If you work for a company that manages several transmission towers, maintenance of the towers will likely be an ongoing process. While you'll always need to be aware of any structural issues that may affect a tower — a tree falling and making contact with the tower and resulting in damage, for example — you'll also need to perform regular upkeep to ensure that the tower stays in good working condition for as long as possible. One part of this upkeep will be transmission tower painting. This is obviously a major undertaking, given that height of the towers, so it's important to know that a tower does indeed require painting. Here are some signs that it's ready for a fresh coat of paint.

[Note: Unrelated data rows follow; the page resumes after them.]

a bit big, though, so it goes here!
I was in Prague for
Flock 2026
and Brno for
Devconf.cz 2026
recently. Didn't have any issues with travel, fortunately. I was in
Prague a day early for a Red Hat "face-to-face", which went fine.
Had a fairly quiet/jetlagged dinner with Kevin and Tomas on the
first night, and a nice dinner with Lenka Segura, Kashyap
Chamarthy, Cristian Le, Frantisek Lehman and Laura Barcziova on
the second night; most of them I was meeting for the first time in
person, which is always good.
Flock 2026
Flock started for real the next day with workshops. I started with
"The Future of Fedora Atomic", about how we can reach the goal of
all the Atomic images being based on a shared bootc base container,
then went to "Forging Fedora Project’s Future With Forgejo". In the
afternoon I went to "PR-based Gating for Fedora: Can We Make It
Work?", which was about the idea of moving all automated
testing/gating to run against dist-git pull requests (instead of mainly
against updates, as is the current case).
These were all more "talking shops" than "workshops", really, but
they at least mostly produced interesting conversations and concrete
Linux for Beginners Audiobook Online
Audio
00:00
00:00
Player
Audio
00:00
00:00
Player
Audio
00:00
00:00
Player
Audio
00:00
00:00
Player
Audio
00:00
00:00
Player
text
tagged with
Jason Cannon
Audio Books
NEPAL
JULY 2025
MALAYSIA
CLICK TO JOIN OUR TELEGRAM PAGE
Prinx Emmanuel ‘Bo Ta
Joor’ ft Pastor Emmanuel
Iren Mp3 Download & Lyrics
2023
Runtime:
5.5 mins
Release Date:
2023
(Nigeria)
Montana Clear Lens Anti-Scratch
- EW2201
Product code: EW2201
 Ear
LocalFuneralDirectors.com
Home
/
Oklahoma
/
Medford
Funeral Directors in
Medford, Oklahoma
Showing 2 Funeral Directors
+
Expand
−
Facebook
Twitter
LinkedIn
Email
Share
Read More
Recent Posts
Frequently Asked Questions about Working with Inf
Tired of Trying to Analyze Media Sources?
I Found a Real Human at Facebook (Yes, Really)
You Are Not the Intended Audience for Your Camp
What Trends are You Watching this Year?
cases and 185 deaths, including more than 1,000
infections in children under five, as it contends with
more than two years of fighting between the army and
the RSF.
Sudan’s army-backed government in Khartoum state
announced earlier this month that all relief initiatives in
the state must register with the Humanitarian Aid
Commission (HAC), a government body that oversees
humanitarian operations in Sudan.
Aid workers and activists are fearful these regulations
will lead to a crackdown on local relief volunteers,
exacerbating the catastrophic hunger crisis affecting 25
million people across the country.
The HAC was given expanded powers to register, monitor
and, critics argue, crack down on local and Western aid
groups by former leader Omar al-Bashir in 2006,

Flaked Paint On The Ground

A simple way to tell if your transmission tower is losing paint is to look at the ground around it. As paint flakes off the tower, it can only go in one direction — and this will mean that you'll often be able to see paint chips immediately at the base of the tower. Remember, the height of the tower and the lightweight nature of paint chips can cause the chips to float away from the tower during their descent. For this reason, it's a good idea to walk around the area at the base of the tower, not solely at the base, as you look for this indicator that new paint is needed.

Rust Streaks

When the paint begins to flake away from your transmission tower, the metal can start to rust. This is obviously a concern, but the good news is that this issue is usually visible — either to the naked eye while you stand near the tower, or with the help of binoculars. If the rust has grown extensively, it may appear as long, vertical streaks on the metal. This is a sign that a fresh coat of paint will be needed quickly, as it will prevent further exposure to the elements and thus prevent the rust from getting worse.

Bare Spots

Rust won't always be evident, which means that it's important to look for other signs that a transmission tower needs a new coat of paint. A simple approach is to get binoculars and methodically scan each piece of metal. You're looking for bare spots, as these will indicate that the paint has come off. Rust will soon develop because the paint is no longer protecting the metal, but the good news is that you can quickly get the transmission tower painted before this happens.